Further, ‘X’ is not free speech, and neither was Twitter before. After the acquisition it simply became a different set of voices being silenced. “Free” does not mean “only the ones I like.” And “free speech” does not mean “say anything without consequences,” it just means that you can share ideas without facing punishment from the government.
What a strange and misguided conclusion. I was going to say “leap of logic,” but logic doesn’t seem to be involved.
Hope you reconsider and come back, X has improved remarkably since the new ownership.
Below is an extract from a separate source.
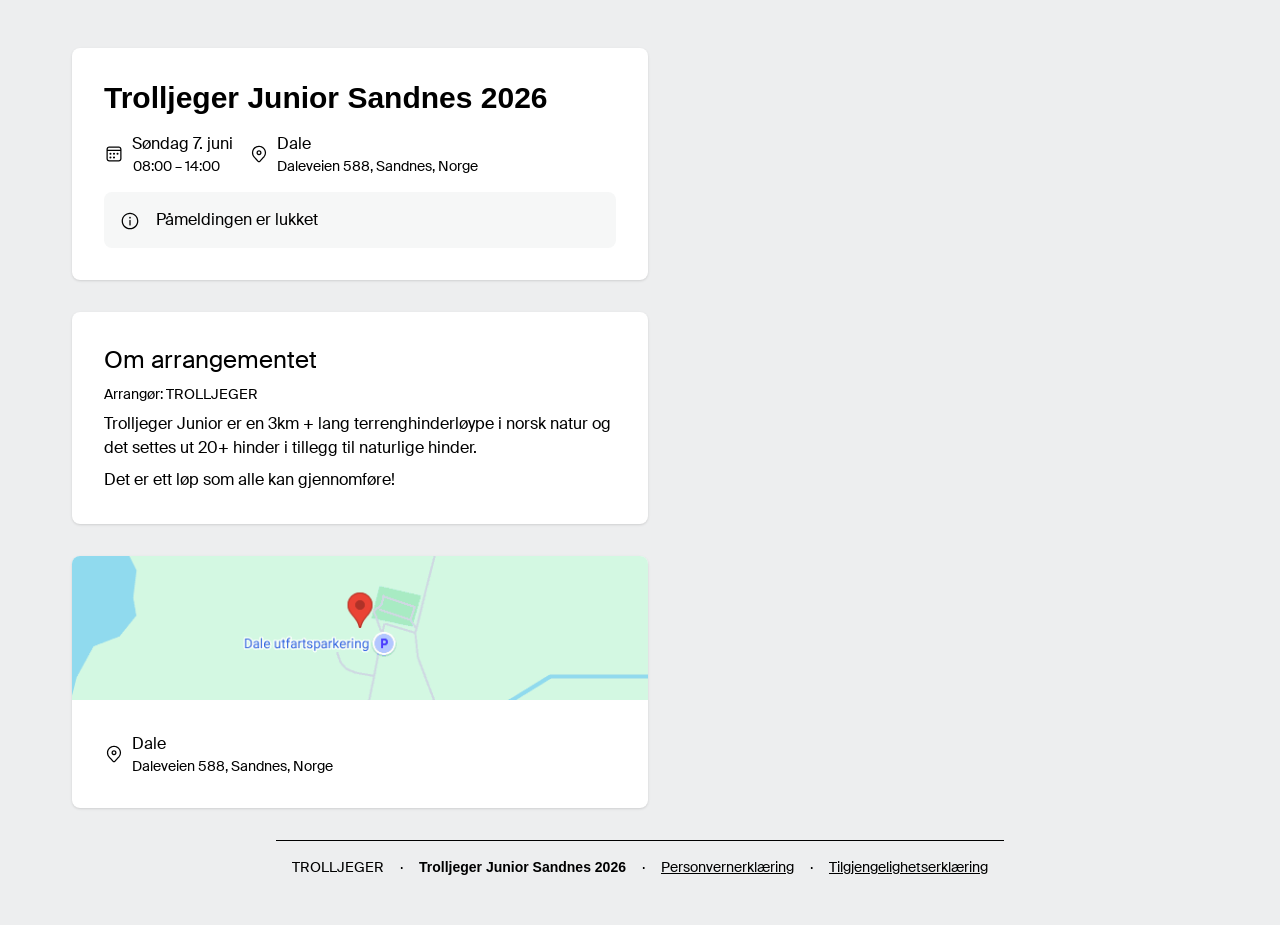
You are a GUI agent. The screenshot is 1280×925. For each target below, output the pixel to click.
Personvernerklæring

There’s nowhere better I can interact with technologists and receive the latest news.
I’m quite sure Elmo is unaware of me not using X, too, but I’m aware of what he does with it and I choose not to use it.
There is no right to say grossly offensive things but to then expect people who are offended not to react. Say whatever you want, but there can and will be consequences. If you can’t face those consequences, then don’t invite them by saying offensive things. If you want to be offensive, put on your bigboy panties, man up, and accept that offended people have a right to say so, too. But don’t hold your breath waiting for Elmo to ever accept that.
What is the name of a 17th century weapon and slang for taking a successful business and turning it into a loosing one?
(a/to) Musket
How many tickles does it take to make an octopus laugh?
Ten tickles.
I don’t understand why the cryfest about free speech on X. In the same principle as the 1st amendment, all legal speech is allowed. On the negative side, this includes some hateful speech & “non-inclusive” speech (which is all protected by the 1st). On the positive side, speech isn’t limited based on ideology, political bias, or false accusations of “misinformation” (note Hunter Biden laptop, covid/vaccine data, etc). X gives users the ability to ignore or block users they don’t wish to communicate with.